Regardless, the AP didn't do a very good job of identifying who Dr. Crosby was, as her bio at Boston University's website indicates that she is the "Director of Medical Services at the Boston Center for Refugee Health and Human Rights."

The AP conveniently ignored that affiliation, and chose not to address this Center at all (from the Center's website, emphasis added):

Through an innovative model of out-patient care, we provide comprehensive medical, mental health, and dental care-coordinated with legal and social services-to over 300 individuals from 67 countries each year. Interpreter services are available for over 30 languages to aid in the healing journey of each patient and their families.
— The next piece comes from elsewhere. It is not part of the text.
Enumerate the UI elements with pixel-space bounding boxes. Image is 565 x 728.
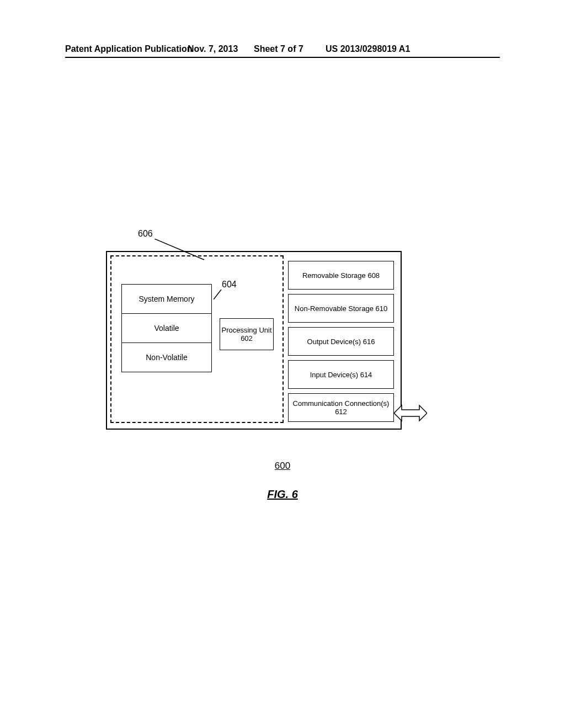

The Center is a member of the National Consortium of Torture Treatment Programs and operates as an interdisciplinary collaboration among clinicians and experts from Boston Medical Center (Departments of Psychiatry, Medicine, Family Medicine, Pediatrics, Social Work, and Interpreter Services), Boston University (Schools of Medicine, Public Health, Dentistry, and Law), Global Lawyers and Physicians-a non-governmental organization, and the National Center for Post-Traumatic Stress Disorder.

Mission
Our mission is to provide comprehensive health care for refugees and survivors of torture and related trauma, coordinated with legal aid and social services. We also exist to educate and train agencies and professionals who serve this patient population, to advocate for the promotion of health and human rights in the United States and worldwide, and to conduct clinical, epidemiological, and legal research for the better understanding and promotion of health and quality of life for survivors of torture and related trauma.

It would have been nice if the AP had informed readers that Crosby works for such an advocate, don't you agree?

As an aside, Crosby also doesn't like animal farms.

—Noel Sheppard is an economist, business owner, and a contributing editor to NewsBusters.